Among the lines of the records, find all that carry the word "设置我的个人资料" and copy them.

Stored data entries
------
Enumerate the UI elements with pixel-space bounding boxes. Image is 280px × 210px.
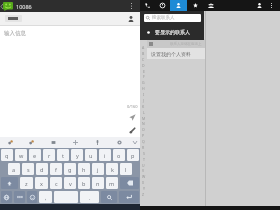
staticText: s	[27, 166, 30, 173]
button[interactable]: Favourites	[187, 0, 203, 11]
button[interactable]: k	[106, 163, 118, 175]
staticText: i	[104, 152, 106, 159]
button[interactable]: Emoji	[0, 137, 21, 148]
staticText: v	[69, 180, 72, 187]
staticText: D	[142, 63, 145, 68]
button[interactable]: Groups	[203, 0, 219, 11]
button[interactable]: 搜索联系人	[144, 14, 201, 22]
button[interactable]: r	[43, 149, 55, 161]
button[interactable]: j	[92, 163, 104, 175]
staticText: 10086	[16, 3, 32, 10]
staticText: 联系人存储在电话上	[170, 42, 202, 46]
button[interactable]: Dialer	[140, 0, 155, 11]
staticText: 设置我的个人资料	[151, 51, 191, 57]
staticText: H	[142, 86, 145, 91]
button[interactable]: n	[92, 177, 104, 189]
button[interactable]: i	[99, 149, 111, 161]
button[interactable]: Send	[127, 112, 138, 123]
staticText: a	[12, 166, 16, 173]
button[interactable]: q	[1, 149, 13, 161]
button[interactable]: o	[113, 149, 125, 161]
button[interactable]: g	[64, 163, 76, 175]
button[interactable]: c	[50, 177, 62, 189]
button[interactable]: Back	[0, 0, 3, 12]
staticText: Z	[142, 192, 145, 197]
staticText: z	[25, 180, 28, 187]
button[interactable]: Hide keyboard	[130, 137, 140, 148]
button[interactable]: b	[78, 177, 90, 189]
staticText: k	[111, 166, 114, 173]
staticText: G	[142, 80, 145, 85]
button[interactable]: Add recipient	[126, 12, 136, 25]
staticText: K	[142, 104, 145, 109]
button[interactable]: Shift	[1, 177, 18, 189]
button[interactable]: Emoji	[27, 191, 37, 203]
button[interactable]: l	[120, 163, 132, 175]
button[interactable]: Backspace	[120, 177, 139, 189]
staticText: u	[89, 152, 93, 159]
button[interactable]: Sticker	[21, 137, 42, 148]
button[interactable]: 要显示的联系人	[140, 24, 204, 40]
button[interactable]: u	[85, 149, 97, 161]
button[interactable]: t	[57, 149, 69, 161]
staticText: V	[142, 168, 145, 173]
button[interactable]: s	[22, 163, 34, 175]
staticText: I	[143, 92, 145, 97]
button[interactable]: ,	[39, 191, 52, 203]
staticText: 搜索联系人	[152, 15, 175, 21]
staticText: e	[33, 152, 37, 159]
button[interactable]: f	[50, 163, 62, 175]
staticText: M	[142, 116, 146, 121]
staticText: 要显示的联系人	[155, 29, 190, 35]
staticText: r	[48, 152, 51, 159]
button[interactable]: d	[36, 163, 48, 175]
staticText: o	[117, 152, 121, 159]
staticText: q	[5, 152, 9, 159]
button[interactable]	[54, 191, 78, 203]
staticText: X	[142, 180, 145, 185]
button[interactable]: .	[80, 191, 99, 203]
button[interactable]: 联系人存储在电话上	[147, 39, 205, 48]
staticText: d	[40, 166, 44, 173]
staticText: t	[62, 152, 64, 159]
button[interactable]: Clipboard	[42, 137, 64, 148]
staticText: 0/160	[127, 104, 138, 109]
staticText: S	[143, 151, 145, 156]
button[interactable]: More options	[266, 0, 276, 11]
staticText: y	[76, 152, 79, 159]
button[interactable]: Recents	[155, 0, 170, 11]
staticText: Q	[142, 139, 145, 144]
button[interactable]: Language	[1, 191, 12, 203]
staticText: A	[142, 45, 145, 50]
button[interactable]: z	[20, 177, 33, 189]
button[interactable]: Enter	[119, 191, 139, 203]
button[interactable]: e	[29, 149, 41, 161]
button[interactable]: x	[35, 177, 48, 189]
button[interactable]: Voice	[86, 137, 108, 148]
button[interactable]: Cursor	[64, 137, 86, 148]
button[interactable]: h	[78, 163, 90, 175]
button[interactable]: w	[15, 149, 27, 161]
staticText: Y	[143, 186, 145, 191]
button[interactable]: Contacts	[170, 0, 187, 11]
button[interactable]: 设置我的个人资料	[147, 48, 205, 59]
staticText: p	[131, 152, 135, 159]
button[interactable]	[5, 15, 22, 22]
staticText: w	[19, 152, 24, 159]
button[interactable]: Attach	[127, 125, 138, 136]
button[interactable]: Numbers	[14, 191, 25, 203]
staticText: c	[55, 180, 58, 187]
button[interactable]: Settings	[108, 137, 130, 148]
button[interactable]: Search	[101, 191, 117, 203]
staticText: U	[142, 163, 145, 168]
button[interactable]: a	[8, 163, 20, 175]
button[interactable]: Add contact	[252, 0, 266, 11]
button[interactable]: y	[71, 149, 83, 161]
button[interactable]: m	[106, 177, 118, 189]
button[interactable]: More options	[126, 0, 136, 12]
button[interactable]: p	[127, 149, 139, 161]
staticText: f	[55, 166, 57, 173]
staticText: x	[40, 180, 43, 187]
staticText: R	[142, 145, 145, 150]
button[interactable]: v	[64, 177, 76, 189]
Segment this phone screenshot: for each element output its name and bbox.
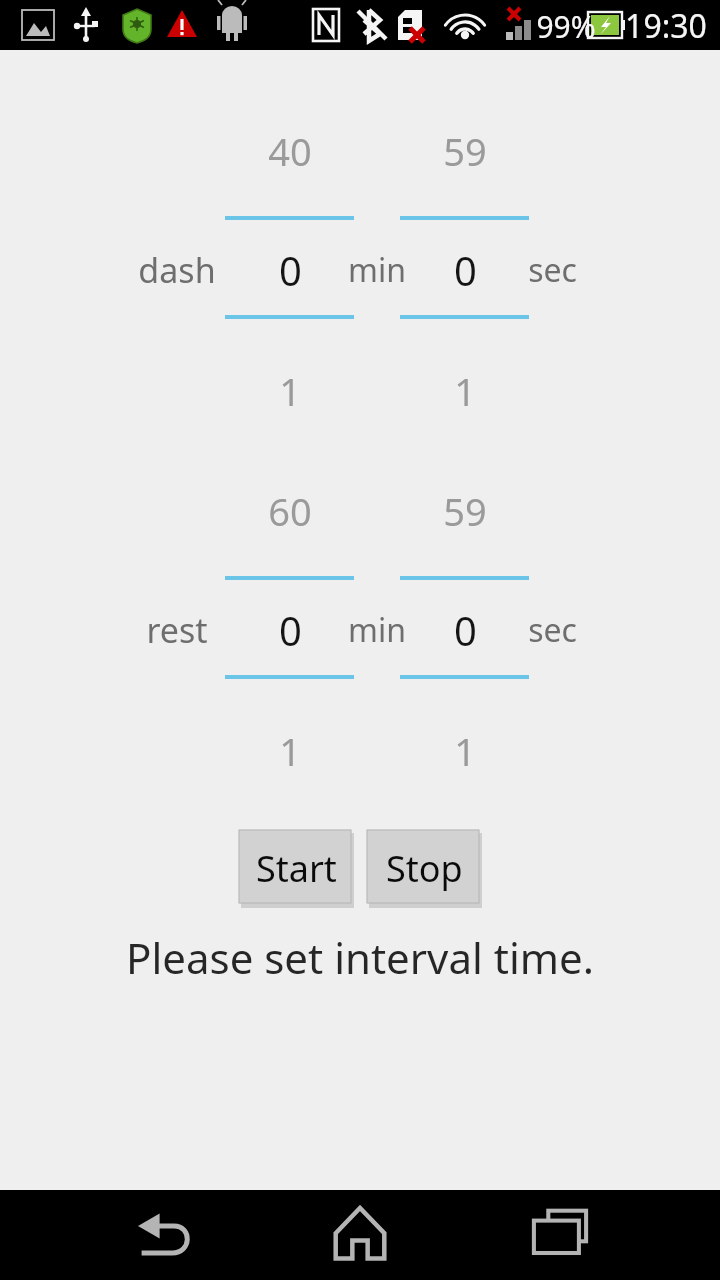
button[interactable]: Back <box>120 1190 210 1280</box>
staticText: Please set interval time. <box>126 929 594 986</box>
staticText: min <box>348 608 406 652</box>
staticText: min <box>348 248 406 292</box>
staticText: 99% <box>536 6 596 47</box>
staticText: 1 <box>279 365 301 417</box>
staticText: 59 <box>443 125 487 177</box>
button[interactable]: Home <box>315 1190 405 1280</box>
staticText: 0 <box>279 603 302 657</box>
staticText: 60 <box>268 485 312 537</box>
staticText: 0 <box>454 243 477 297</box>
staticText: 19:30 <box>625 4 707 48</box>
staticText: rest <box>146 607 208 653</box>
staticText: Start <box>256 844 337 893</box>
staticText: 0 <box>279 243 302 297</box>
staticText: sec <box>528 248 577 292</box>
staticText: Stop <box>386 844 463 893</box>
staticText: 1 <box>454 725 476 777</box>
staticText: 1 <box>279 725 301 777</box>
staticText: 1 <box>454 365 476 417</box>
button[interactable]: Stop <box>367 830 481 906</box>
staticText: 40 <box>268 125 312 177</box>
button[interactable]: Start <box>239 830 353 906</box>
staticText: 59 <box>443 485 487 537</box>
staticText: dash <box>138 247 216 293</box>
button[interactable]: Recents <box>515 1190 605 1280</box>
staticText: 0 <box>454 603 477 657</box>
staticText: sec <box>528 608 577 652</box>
------
▶ Response area:
staticText: 设置我的个人资料	[151, 51, 191, 57]
button[interactable]: 设置我的个人资料	[147, 48, 205, 59]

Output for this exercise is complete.